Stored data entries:
▼▼▼
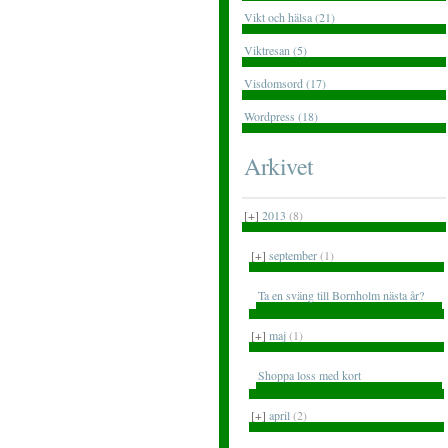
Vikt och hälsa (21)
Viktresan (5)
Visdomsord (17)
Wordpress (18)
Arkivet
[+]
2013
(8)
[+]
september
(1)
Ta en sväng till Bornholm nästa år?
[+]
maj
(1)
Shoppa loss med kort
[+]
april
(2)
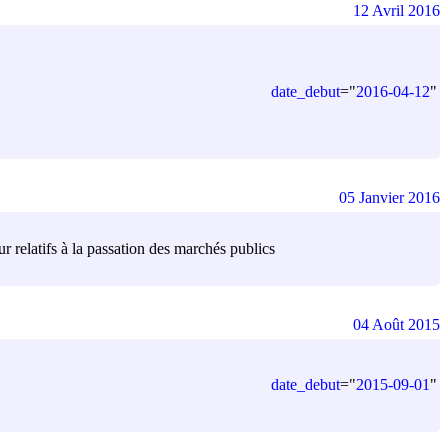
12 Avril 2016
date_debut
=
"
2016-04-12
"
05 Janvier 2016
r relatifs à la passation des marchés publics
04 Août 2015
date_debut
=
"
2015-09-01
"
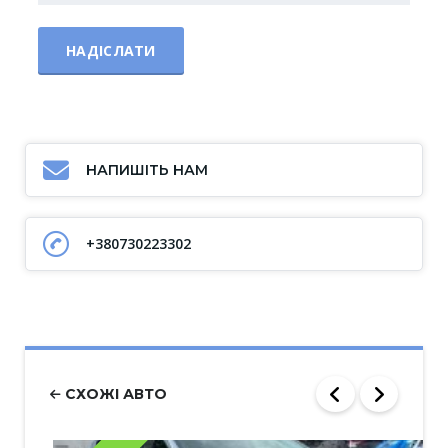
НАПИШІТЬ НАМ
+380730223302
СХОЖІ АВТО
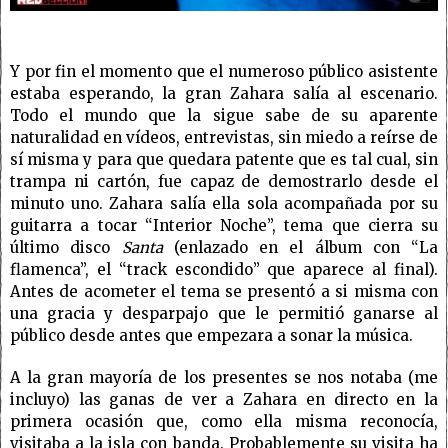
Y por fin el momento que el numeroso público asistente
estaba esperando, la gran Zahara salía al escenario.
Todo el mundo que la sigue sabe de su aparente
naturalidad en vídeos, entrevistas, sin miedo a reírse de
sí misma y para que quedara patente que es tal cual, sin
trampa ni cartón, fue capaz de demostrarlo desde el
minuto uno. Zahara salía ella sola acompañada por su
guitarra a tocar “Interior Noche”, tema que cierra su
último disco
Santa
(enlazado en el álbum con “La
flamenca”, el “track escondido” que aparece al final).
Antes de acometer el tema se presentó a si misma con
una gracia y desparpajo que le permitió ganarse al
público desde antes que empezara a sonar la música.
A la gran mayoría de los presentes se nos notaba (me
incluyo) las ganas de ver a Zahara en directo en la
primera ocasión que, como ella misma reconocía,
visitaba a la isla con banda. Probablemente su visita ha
▲▲▲
=== Task requirements ===
Every record must be duplicated exactly, except for the pictures, which are left out.

=== Response area ===
Vikt och hälsa (21)
Viktresan (5)
Visdomsord (17)
Wordpress (18)
Arkivet
[+]
2013
(8)
[+]
september
(1)
Ta en sväng till Bornholm nästa år?
[+]
maj
(1)
Shoppa loss med kort
[+]
april
(2)
12 Avril 2016
date_debut
=
"
2016-04-12
"
05 Janvier 2016
r relatifs à la passation des marchés publics
04 Août 2015
date_debut
=
"
2015-09-01
"
НАПИШІТЬ НАМ
+380730223302
СХОЖІ АВТО
Y por fin el momento que el numeroso público asistente
estaba esperando, la gran Zahara salía al escenario.
Todo el mundo que la sigue sabe de su aparente
naturalidad en vídeos, entrevistas, sin miedo a reírse de
sí misma y para que quedara patente que es tal cual, sin
trampa ni cartón, fue capaz de demostrarlo desde el
minuto uno. Zahara salía ella sola acompañada por su
guitarra a tocar “Interior Noche”, tema que cierra su
último disco
Santa
(enlazado en el álbum con “La
flamenca”, el “track escondido” que aparece al final).
Antes de acometer el tema se presentó a si misma con
una gracia y desparpajo que le permitió ganarse al
público desde antes que empezara a sonar la música.
A la gran mayoría de los presentes se nos notaba (me
incluyo) las ganas de ver a Zahara en directo en la
primera ocasión que, como ella misma reconocía,
visitaba a la isla con banda. Probablemente su visita ha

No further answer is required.